=== Action item ===
Begin with the line below holding "such as several" and go on through the line holding "applications. Its versatility", duplicating each line exactly and leaving out pictures.

=== Data provided ===
[Start of Attachment]
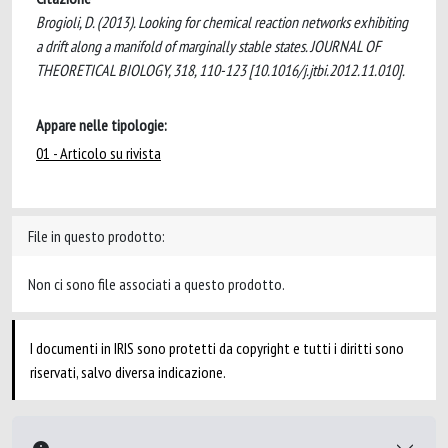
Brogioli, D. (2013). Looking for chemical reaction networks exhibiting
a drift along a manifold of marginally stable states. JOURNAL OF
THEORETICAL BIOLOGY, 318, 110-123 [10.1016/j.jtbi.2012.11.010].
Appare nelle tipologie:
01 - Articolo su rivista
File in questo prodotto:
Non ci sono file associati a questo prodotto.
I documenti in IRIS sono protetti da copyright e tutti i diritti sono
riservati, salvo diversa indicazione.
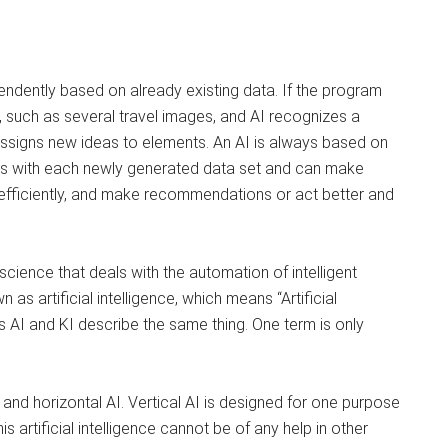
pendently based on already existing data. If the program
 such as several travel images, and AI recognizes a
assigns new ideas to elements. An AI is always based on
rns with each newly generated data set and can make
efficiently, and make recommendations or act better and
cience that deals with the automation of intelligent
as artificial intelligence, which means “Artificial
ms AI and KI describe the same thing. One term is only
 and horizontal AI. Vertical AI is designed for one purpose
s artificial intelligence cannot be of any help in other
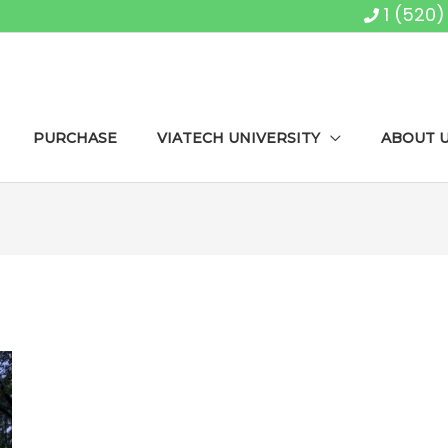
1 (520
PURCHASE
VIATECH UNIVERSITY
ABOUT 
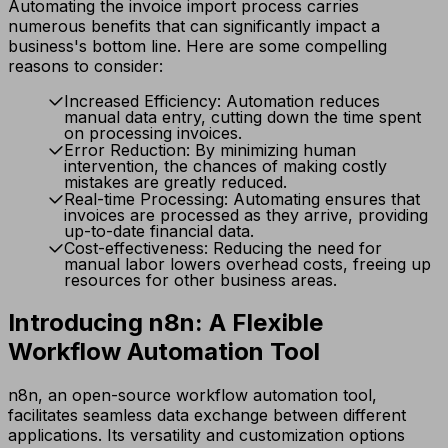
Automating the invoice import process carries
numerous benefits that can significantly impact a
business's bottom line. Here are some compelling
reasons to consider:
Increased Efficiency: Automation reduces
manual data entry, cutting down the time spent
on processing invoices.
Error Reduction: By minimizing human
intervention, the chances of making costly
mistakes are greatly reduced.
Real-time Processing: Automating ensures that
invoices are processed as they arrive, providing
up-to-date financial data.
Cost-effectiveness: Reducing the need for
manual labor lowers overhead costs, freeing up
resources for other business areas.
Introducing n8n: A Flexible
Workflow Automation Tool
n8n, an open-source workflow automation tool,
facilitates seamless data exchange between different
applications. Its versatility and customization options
[End of Attachment]
[Start of Attachment]
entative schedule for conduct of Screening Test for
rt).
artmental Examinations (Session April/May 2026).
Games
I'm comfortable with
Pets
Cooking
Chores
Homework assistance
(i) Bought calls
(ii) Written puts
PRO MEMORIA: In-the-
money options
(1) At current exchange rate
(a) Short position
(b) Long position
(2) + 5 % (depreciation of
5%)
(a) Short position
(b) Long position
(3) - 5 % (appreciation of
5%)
[End of Attachment]
[Start of Attachment]
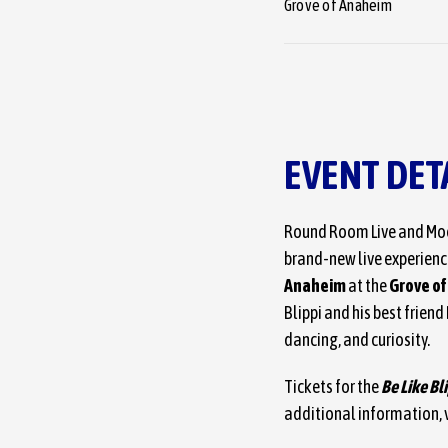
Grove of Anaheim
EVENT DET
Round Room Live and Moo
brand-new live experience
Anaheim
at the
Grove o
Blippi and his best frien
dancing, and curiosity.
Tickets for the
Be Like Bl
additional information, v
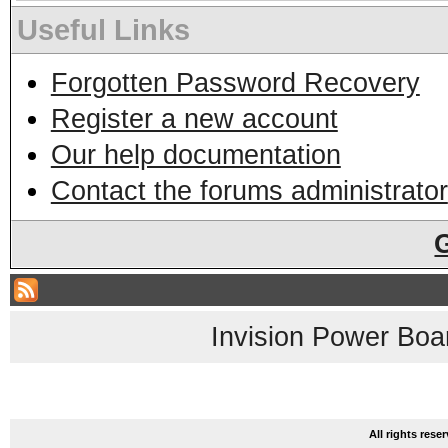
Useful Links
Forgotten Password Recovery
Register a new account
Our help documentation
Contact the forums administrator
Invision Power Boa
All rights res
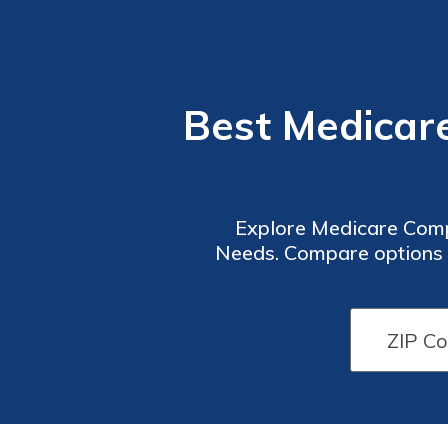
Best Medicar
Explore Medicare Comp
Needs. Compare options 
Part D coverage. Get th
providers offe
[End of Attachment]
=== Worked solution ===
 such as several travel images, and AI recognizes a
assigns new ideas to elements. An AI is always based on
rns with each newly generated data set and can make
efficiently, and make recommendations or act better and
cience that deals with the automation of intelligent
as artificial intelligence, which means “Artificial
ms AI and KI describe the same thing. One term is only
 and horizontal AI. Vertical AI is designed for one purpose
s artificial intelligence cannot be of any help in other
1 (520
PURCHASE
VIATECH UNIVERSITY
ABOUT 
Automating the invoice import process carries
numerous benefits that can significantly impact a
business's bottom line. Here are some compelling
reasons to consider:
Increased Efficiency: Automation reduces
manual data entry, cutting down the time spent
on processing invoices.
Error Reduction: By minimizing human
intervention, the chances of making costly
mistakes are greatly reduced.
Real-time Processing: Automating ensures that
invoices are processed as they arrive, providing
up-to-date financial data.
Cost-effectiveness: Reducing the need for
manual labor lowers overhead costs, freeing up
resources for other business areas.
Introducing n8n: A Flexible
Workflow Automation Tool
n8n, an open-source workflow automation tool,
facilitates seamless data exchange between different
applications. Its versatility and customization options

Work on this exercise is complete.